「運命そのままの現在と、運命を変えた現在」江ノ島プリズム 近大さんの映画レビュー(感想・評価)
運命そのままの現在と、運命を変えた現在
修太、朔、ミチルは幼馴染みだったが、2年前に朔が急死、ミチルは留学。
朔の3回忌に彼の家でとある時計を発見、それはタイムトラベルが出来る不思議な時計で、修太は2年前に戻り朔の死を回避しようとするが…。
「時をかける少女」「バタフライ・エフェクト」、そして今大ヒットしている「君の名は。」などと同様、青春×タイムパラドックスの王道。

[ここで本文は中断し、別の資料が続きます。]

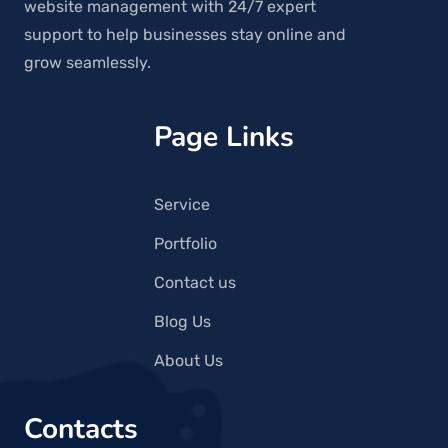
website management with 24/7 expert
support to help businesses stay online and
grow seamlessly.
Page Links
Service
Portfolio
Contact us
Blog Us
About Us
Contacts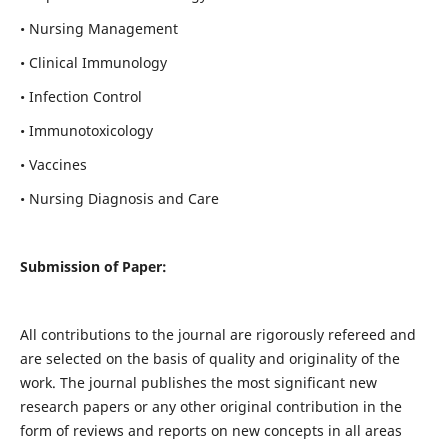
• Nursing Management
• Clinical Immunology
• Infection Control
• Immunotoxicology
• Vaccines
• Nursing Diagnosis and Care
Submission of Paper:
All contributions to the journal are rigorously refereed and
are selected on the basis of quality and originality of the
work. The journal publishes the most significant new
research papers or any other original contribution in the
form of reviews and reports on new concepts in all areas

過去を変えようとしても定められた運命には抗えず…というタイムパラドックスの定石をしっかり踏まえている。
が、前半が何と言うか、中学生が考えたような、漫画みたいなツッコミ所満載。
その最たるが、“タイムウォッチ”。
結局あれは何だったの? 誰のものだったの? 何であんな所にあるの?
見てれば、多分あの娘に関係あるものなのかなぁ…?と推測出来るが、一切説明されないまま。
主人公の修太が、まあ単細胞。
その言動にはイライラハラハラさせられっ放し。
ところが見ていく内に、共感とまでは言わないが、しっくり来るものを感じた。
この粗が目立つ作りの作品が修太を表しているのだ。
修太の向こう見ずな性格が作品を表しているのだ。
あまり賢そうに思えない主人公が(失礼!)、がむしゃらに運命を変えようとする。
修太の決断には胸打つものを感じた。(「バタフライ・エフェクト」が好きな方には特に!)

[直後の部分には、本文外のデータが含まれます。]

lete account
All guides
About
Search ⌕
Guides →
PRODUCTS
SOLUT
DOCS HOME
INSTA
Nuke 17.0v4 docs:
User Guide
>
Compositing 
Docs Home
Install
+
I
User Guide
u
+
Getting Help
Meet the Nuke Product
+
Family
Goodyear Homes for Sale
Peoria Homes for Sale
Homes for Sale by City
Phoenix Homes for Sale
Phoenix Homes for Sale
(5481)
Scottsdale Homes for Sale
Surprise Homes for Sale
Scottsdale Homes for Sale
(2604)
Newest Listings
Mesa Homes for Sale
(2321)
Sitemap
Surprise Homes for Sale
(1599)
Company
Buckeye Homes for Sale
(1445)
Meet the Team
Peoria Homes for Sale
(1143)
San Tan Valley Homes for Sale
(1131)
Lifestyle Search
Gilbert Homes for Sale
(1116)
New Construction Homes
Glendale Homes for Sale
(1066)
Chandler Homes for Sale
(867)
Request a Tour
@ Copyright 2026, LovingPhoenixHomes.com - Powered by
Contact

江ノ島の美しい風景と電車に乗った“タイムトンネル”が、タイムトラベルに不思議な身近さを与える。
運命そのままの現在と、運命を変えた現在。
決して全員がハッピーエンドにならないが、誰かが妥協した…いや、望んだハッピーエンドなら、どちらを選ぶ?
後に月9で再共演する事になる福士蒼汰、野村周平、本田翼のブレイク直前の初共演。(その月9メンバーではないが、吉田羊も)
それはつまり、今も誉められるほどではない各々の演技力がさらに…って事でもあるが、初々しさ、フレッシュさは格別。
この3人が織り成す淡い三角関係も描かれるが、勿論何処までもスウィートに。
福士ファンには開幕早々から裸体サービスがあり、制服姿の本田翼は堪らないほどの目の保養になるが、誰より印象に残ったのは、“今日子ちゃん”。
ひょっとしたら、このタイムパラドックス物語の真の主役だったのかも…。